■ **DATA SECTION**:
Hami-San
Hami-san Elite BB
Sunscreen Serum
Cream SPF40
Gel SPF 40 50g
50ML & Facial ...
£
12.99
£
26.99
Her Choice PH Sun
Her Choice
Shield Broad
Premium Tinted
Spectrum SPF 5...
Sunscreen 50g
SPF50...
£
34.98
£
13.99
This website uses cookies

...

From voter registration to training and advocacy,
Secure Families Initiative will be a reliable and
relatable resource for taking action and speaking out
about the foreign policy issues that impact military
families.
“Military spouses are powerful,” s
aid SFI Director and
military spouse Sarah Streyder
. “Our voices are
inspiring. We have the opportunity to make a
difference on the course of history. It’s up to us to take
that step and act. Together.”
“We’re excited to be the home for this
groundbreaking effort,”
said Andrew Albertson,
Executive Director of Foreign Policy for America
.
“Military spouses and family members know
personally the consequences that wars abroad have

■ **ABOUT THIS TASK**: Taking the line with "relatable resource for" as the first and the line with "that step and" as the last, retype that stretch of the data above exactly, with no other lines.

■ **EXERCISE RESPONSE**:
relatable resource for taking action and speaking out
about the foreign policy issues that impact military
families.
“Military spouses are powerful,” s
aid SFI Director and
military spouse Sarah Streyder
. “Our voices are
inspiring. We have the opportunity to make a
difference on the course of history. It’s up to us to take
that step and act. Together.”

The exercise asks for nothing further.